News from British and Canadian Conservatives

Monday, July 16, 2007

Public Private Partnership - Failing together

Metronet, the larger of two pivate consortia maintaining the London Underground under the PPP deal signed 7 years ago, looks set to fall into administration. The news follows a refusal to meet the group's demand for almost £1 billion from public funds. The failure of the PPP deal transfers the risk back to the taxpayer, meaning that we, and Londoners in particular, will now need to find the money to put maintenance back on track.

The news won't be a complete surprise. Many, including both London Mayor Ken Livingstone and Conservative challenger Steve Norris recognised the failings of the deal before it was signed. Sadly, the Treasury, lead by then Chancellor and now PM Gordon Brown, was not prepared to take heed of the warnings.
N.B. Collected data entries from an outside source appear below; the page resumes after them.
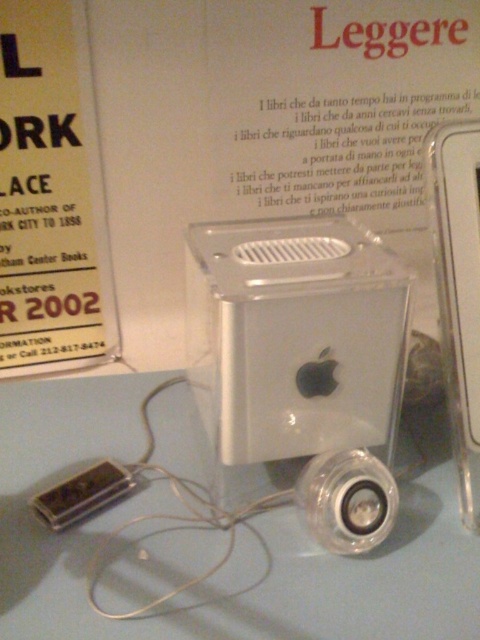 Between white plastic table at center and satin silver computer at center, which one has less height?

Standing shorter between the two is white plastic table at center.

Is point (46, 456) positioned in front of point (310, 378)?

That is False.

Between point (59, 465) and point (235, 244), which one is positioned behind?

The point (59, 465) is behind.

At what (x,y) coordinates should I click in order to perform the action: click on white plastic table at center. Please return your answer as a coordinate pair (x, y). Image resolution: width=480 pixels, height=640 pixels. Looking at the image, I should click on (252, 522). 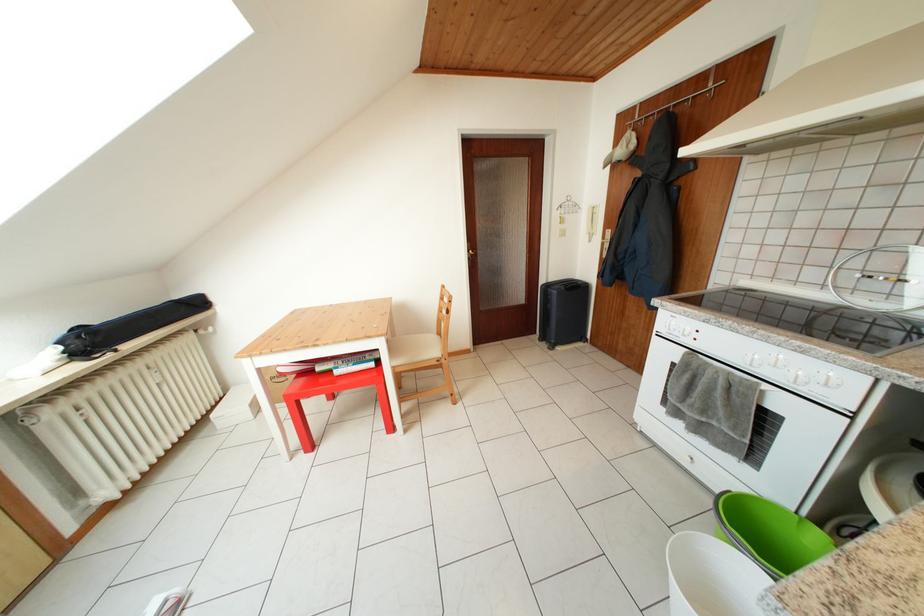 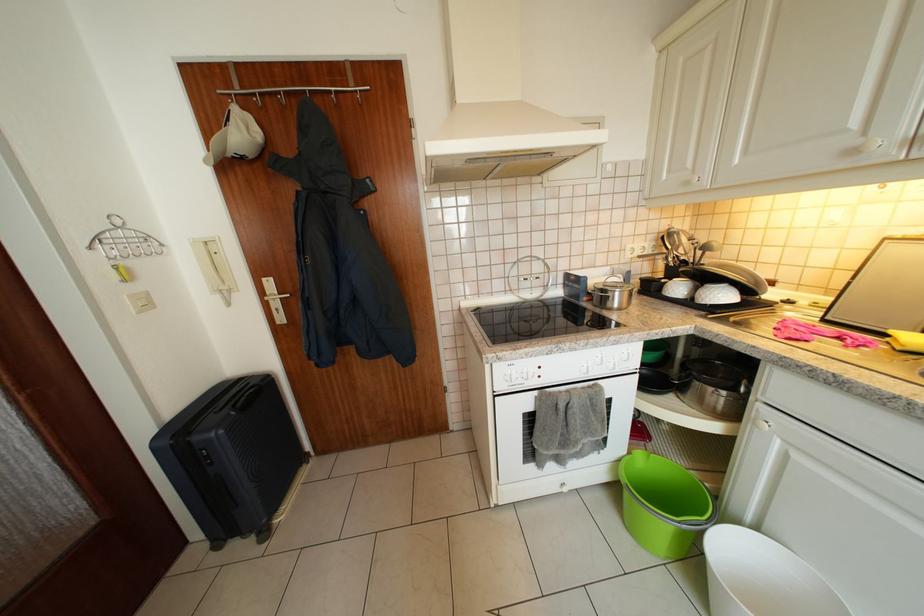 The point at (612,243) is marked in the first image. Where is the corresponding point in the second image?

(271, 299) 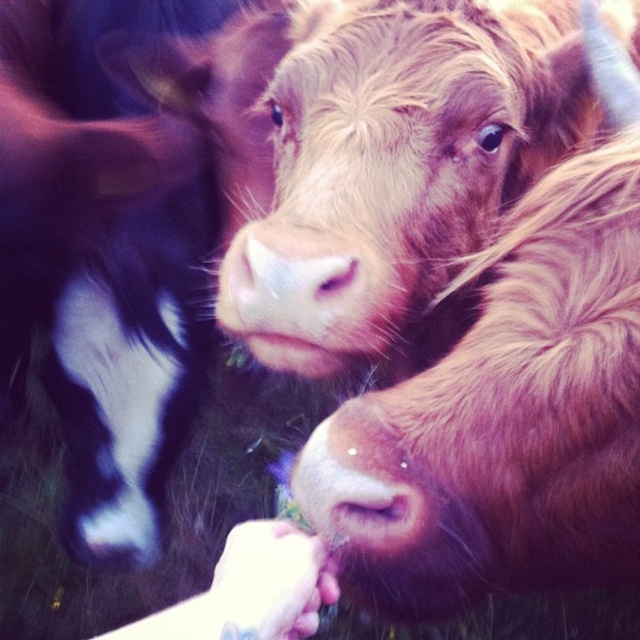 Is black and white fur at left bigger than brown furry cow at center?

Yes.

Is black and white fur at left further to the viewer compared to brown furry cow at center?

That is True.

Which is behind, point (147, 554) or point (362, 124)?

Positioned behind is point (147, 554).

I want to click on black and white fur at left, so click(x=124, y=230).

Can you confirm if black and white fur at left is smaller than pink soft fur nose at center?

Actually, black and white fur at left might be larger than pink soft fur nose at center.

Is black and white fur at left in front of pink soft fur nose at center?

No, black and white fur at left is behind pink soft fur nose at center.

What do you see at coordinates (124, 230) in the screenshot? I see `black and white fur at left` at bounding box center [124, 230].

You are a GUI agent. You are given a task and a screenshot of the screen. Output one action in this format:
    pyautogui.click(x=<x>, y=<y>)
    Task: Click on the black and white fur at left
    
    Given the screenshot: What is the action you would take?
    pyautogui.click(x=124, y=230)

In the scene shown: Who is shorter, brown furry cow at center or pink soft fur nose at center?

pink soft fur nose at center

Does brown furry cow at center appear on the right side of pink soft fur nose at center?

Yes, brown furry cow at center is to the right of pink soft fur nose at center.

Describe the element at coordinates (394, 163) in the screenshot. I see `brown furry cow at center` at that location.

The height and width of the screenshot is (640, 640). I want to click on brown furry cow at center, so click(394, 163). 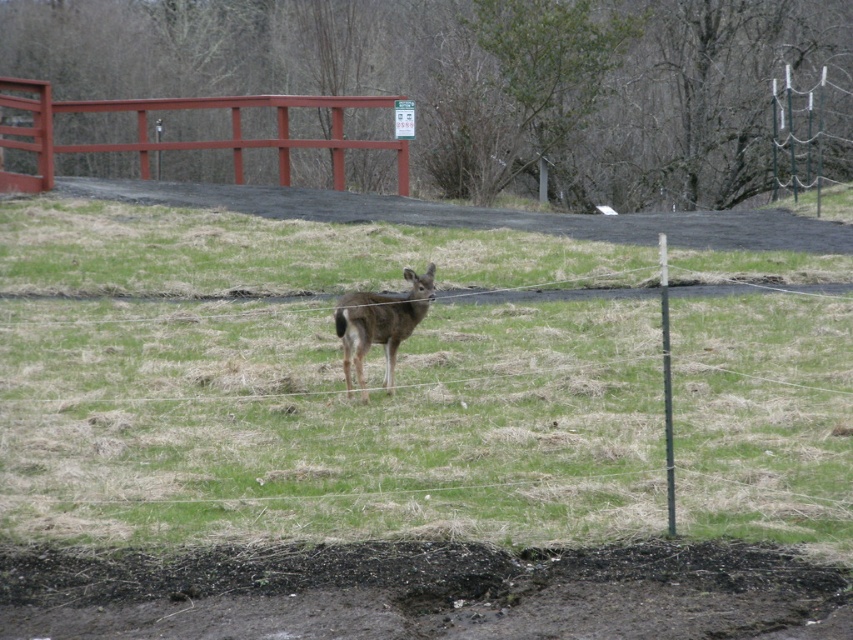 You are a painter setting up your easel to sketch the scene. You want to ensure that the smooth wooden fence at upper center and the brown matte deer at center are both visible in your composition. Based on their sizes, which object should you position closer to the center of your canvas to maintain balance?

The smooth wooden fence at upper center might be wider than brown matte deer at center, so positioning the fence closer to the center would help balance the composition due to its potentially larger size.

You are a hiker who has spotted a deer in the field. You want to approach the deer without getting too close to the wire fence in the foreground. Which direction should you move from your current position at point (317,385) to stay away from the fence?

The green grassy area at center is located at point (317,385), so moving towards the center would keep you away from the wire fence in the foreground. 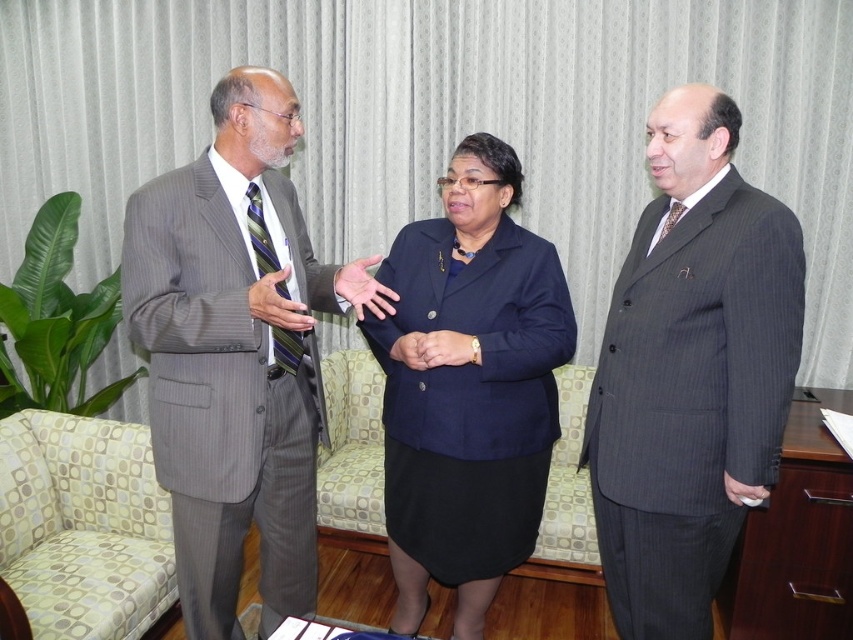 Can you confirm if gray pinstripe suit at left is positioned below gray pinstripe suit at right?

Correct, gray pinstripe suit at left is located below gray pinstripe suit at right.

Is point (302, 300) farther from viewer compared to point (694, 440)?

That is True.

Between point (184, 284) and point (659, 628), which one is positioned in front?

Positioned in front is point (184, 284).

Locate an element on the screen. This screenshot has width=853, height=640. gray pinstripe suit at left is located at coordinates (236, 353).

Is navy blue fabric skirt at center taller than yellow-green patterned armchair at center?

Correct, navy blue fabric skirt at center is much taller as yellow-green patterned armchair at center.

Who is shorter, navy blue fabric skirt at center or yellow-green patterned armchair at center?

With less height is yellow-green patterned armchair at center.

You are a GUI agent. You are given a task and a screenshot of the screen. Output one action in this format:
    pyautogui.click(x=<x>, y=<y>)
    Task: Click on the navy blue fabric skirt at center
    The height and width of the screenshot is (640, 853).
    Given the screenshot: What is the action you would take?
    pyautogui.click(x=468, y=387)

What are the coordinates of `navy blue fabric skirt at center` in the screenshot? It's located at (468, 387).

Can you confirm if gray pinstripe suit at left is wider than navy blue fabric skirt at center?

Yes.

Does point (189, 490) lie behind point (486, 176)?

No, (189, 490) is in front of (486, 176).

At what (x,y) coordinates should I click in order to perform the action: click on gray pinstripe suit at left. Please return your answer as a coordinate pair (x, y). Image resolution: width=853 pixels, height=640 pixels. Looking at the image, I should click on (236, 353). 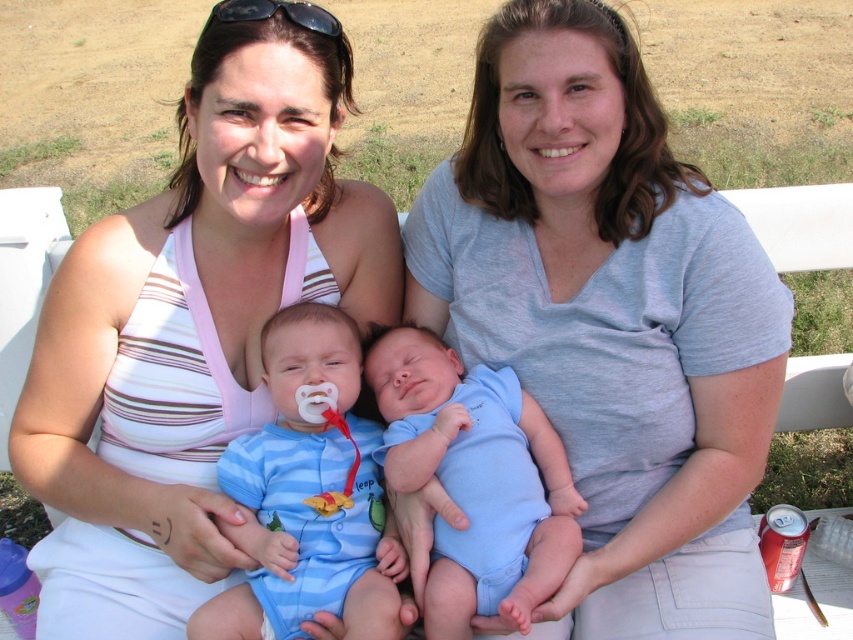 Can you confirm if white striped tank top at center is thinner than blue soft fabric newborn at center?

Incorrect, white striped tank top at center's width is not less than blue soft fabric newborn at center's.

Who is shorter, white striped tank top at center or blue soft fabric newborn at center?

Standing shorter between the two is blue soft fabric newborn at center.

Does point (300, 278) come behind point (436, 342)?

That is True.

Identify the location of white striped tank top at center. (190, 332).

Between gray cotton shirt at center and white striped tank top at center, which one has more height?

gray cotton shirt at center

Is point (724, 400) in front of point (181, 417)?

That is True.

Identify the location of gray cotton shirt at center. This screenshot has width=853, height=640. (611, 320).

Is white striped tank top at center smaller than blue cotton onesie at center?

No, white striped tank top at center is not smaller than blue cotton onesie at center.

Which is in front, point (323, 141) or point (277, 468)?

Point (277, 468)

From the picture: Who is more distant from viewer, (195, 300) or (273, 524)?

Point (195, 300)

Identify the location of white striped tank top at center. (190, 332). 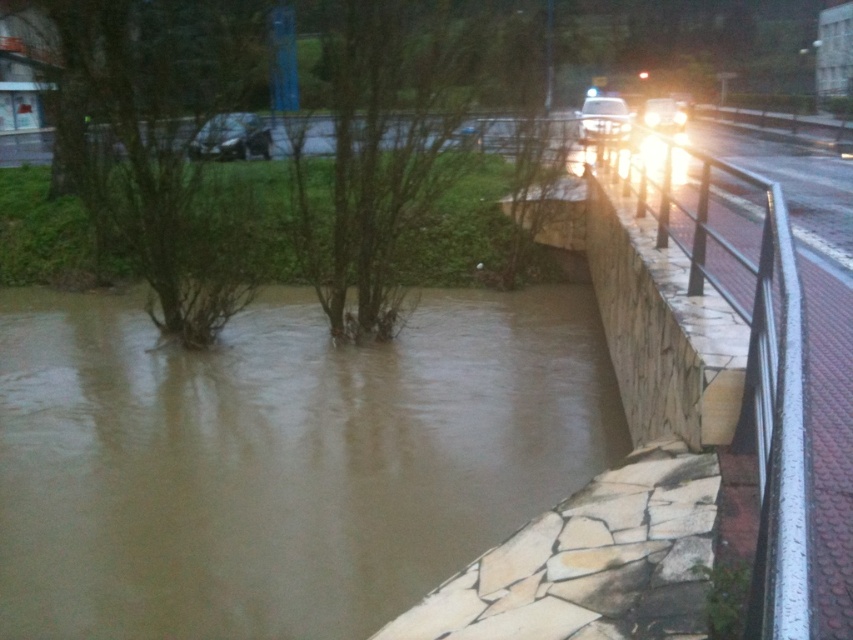 Question: Does white plastic car at upper center come in front of shiny silver car at upper center?

Choices:
 (A) no
 (B) yes

Answer: (B)

Question: Is brown muddy water at lower left below metallic silver car at upper left?

Choices:
 (A) yes
 (B) no

Answer: (A)

Question: Can you confirm if metallic silver car at upper left is positioned to the right of shiny silver car at upper center?

Choices:
 (A) yes
 (B) no

Answer: (B)

Question: Which point is closer to the camera?

Choices:
 (A) (579, 124)
 (B) (216, 140)
 (C) (352, 417)

Answer: (C)

Question: Which point is farther to the camera?

Choices:
 (A) metallic silver car at upper left
 (B) brown muddy water at lower left
 (C) white plastic car at upper center
 (D) shiny silver car at upper center

Answer: (D)

Question: Which object is the farthest from the brown muddy water at lower left?

Choices:
 (A) shiny silver car at upper center
 (B) metallic silver car at upper left

Answer: (A) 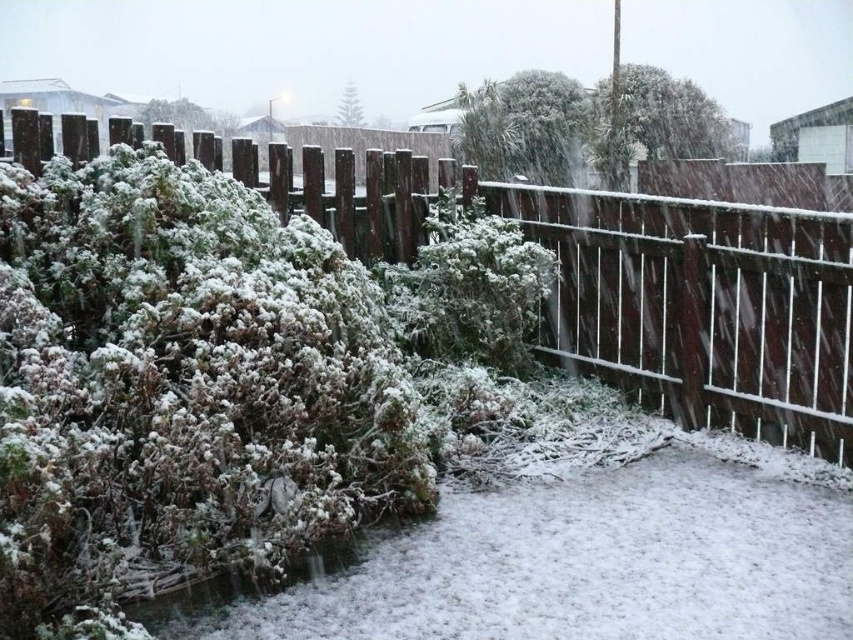 Is point (602, 244) closer to camera compared to point (488, 289)?

Yes, point (602, 244) is in front of point (488, 289).

Can you confirm if brown wooden fence at center is bigger than frosted green bush at center?

Correct, brown wooden fence at center is larger in size than frosted green bush at center.

Does point (584, 316) come farther from viewer compared to point (486, 337)?

Yes, point (584, 316) is behind point (486, 337).

Find the location of a particular element. This screenshot has height=640, width=853. brown wooden fence at center is located at coordinates (698, 305).

Is brown wooden fence at center further to camera compared to frosted green bush at upper center?

No, brown wooden fence at center is in front of frosted green bush at upper center.

Is point (387, 232) positioned in front of point (502, 156)?

Yes, it is in front of point (502, 156).

Does point (453, 172) lie in front of point (556, 125)?

That is True.

The height and width of the screenshot is (640, 853). In order to click on brown wooden fence at center in this screenshot , I will do point(698,305).

Is frosted green bush at center above frosted green bush at upper center?

Incorrect, frosted green bush at center is not positioned above frosted green bush at upper center.

Which is more to the left, frosted green bush at center or frosted green bush at upper center?

frosted green bush at center is more to the left.

What do you see at coordinates (469, 289) in the screenshot?
I see `frosted green bush at center` at bounding box center [469, 289].

Image resolution: width=853 pixels, height=640 pixels. Find the location of `frosted green bush at center`. frosted green bush at center is located at coordinates (469, 289).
The move brings home the real problems and dangers of Public Private Partnerships, which have been used to hide debts off the national balance sheet in recent years. I don't know the extent of the taxpayers' liability today, but it certainly runs into at least twelve figures - not a sum to be sniffed at. In many cases, the PPP schemes have been given the go-ahead purely because they enable costs to be hidden off balance sheet, rather then because they were the best way of funding the scheme. The fact that the liabilities can so easily be transferred back to the taxpayer demonstrates how important it is that PPP liabilities are recorded on government balance sheets as a form of debts. When it comes down to it, many PPP schemes differ little from mortgages any way and repayments on the existing schemes are often at uncompetitive interest rates - one of the reasons that the NHS is on its knees despite record "investment." For investment, read massive sums of taxpayers' money being thrown at a problem in the hope that some of it might actually make the problem go away.

The second problem that needs to be resolved is in the business practices themselves. The theory of PPP is that it will bring private sector expertise and management skills into the public sector. There is little sign of that happening, with the private firms seeming to embrace (often unwillingly) failed public sector practices.